/ 17 November 2016

FF+ leader embraces the watchdog role

FF+ spokesperson Pieter Groenewald.
FF+ spokesperson Pieter Groenewald.

Winning power in all three spheres of government will remain a dream for Pieter Groenewald, but the newly-elected Freedom Front Plus (FF+) president is content with the role the party is playing as part of the opposition.

His priorities will include the promotion of Afrikaner pride and fighting for the rights of minorities.

“We must stop the bullying of minority groups in South Africa and that is where the coloured community, for instance, is also involved. We must stop it.

“We say we have a Constitution that believes in equal rights, so I say we must start practising it and say we are all equal.

“There are some Afrikaners who say they are getting worried because they feel ashamed and everything. I say be proud to be an Afrikaner if you’re an Afrikaner. Be proud,” said Groenewald in an interview this week.

He was voted in at the party’s elective conference in Kempton Park last weekend, replacing veteran politician and former deputy minister of agriculture, forestry and fisheries Pieter Mulder, who held the position of party president for the past 15 years.

Groenewald said he would ensure that, under his leadership, the party would continue to fight for the scrapping of affirmative action.

The FF+, founded in 1994 by the former chief of the South African Defence Force, General Constand Viljoen, first proposed that affirmative action be scrapped in 2014, arguing that race targets in the public sector had already been reached and that further promotion of the policy bordered on racial discrimination and holding back minority groups.

Groenewald said affirmative action was being used by the majority to keep minorities, including coloured people, out of some jobs.

“I will endeavour to ensure that that sort of bullying must come to an end,” he said

The new FF+ leader said he wanted to see the party generate enough support to become a bigger political player and to intensify its watchdog role over corrupt leaders.

“We must end corruption because, in the end, it is destroying the whole of South Africa, which will have an effect on each and every one.”

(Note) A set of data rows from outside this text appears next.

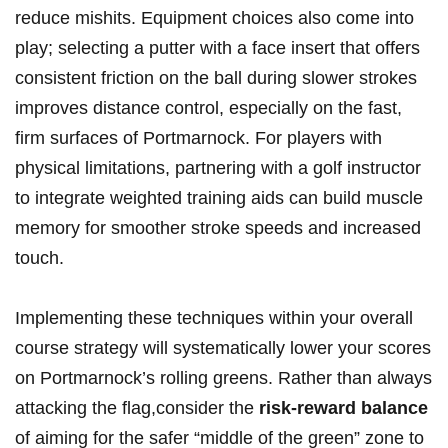
reduce mishits. Equipment choices also come into
play; selecting a putter with a face insert that offers
consistent friction on the ball during slower strokes
improves distance control, especially on the fast,
firm surfaces of Portmarnock. For players with
physical limitations, partnering with a golf instructor
to integrate weighted training aids can build muscle
memory for smoother stroke speeds and increased
touch.
Implementing these techniques within your overall
course strategy will systematically lower your scores
on Portmarnock’s rolling greens. Rather than always
attacking the flag,consider the
risk-reward balance
of aiming for the safer “middle of the green” zone to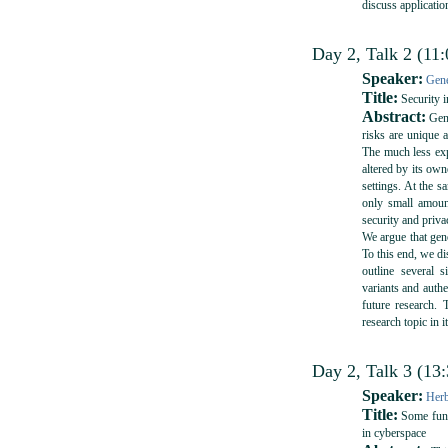
discuss applicatio
Day 2, Talk 2 (11:
Speaker:
Gene
Title:
Security 
Abstract:
Geno
risks are unique 
The much less exp
altered by its own
settings. At the s
only small amount
security and priv
We argue that geno
To this end, we di
outline several 
variants and authe
future research. 
research topic in i
Day 2, Talk 3 (13
Speaker:
Herb
Title:
Some funda
in cyberspace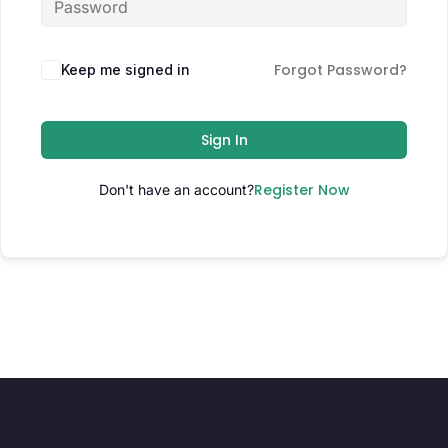
Forgot Password?
Keep me signed in
Sign In
Register Now
Don't have an account?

The FF+ made significant gains during the August local government elections, winning 60 seats in several municipalities. Its support increased from 0.45% in the 2011 municipal elections to 0.77% during this year’s municipal elections.

The party won slightly more than 162 000 votes and four seats in Parliament in the 2014 national elections.

Political analyst Somadoda Fikeni believes the reason for the FF+’s growth in support in the local government elections was linked to the disillusionment of Afrikaners in the Democratic Alliance because black people are in leadership positions.

He said the FF+ strategy to promote minorities is unlikely to garner wider appeal. “For as long as you do not have prominent minority leaders in the Freedom Front Plus, for example, to say ‘we have a deputy president who is Indian’, then it won’t have an appeal. Their essence is to preserve the Afrikaner.”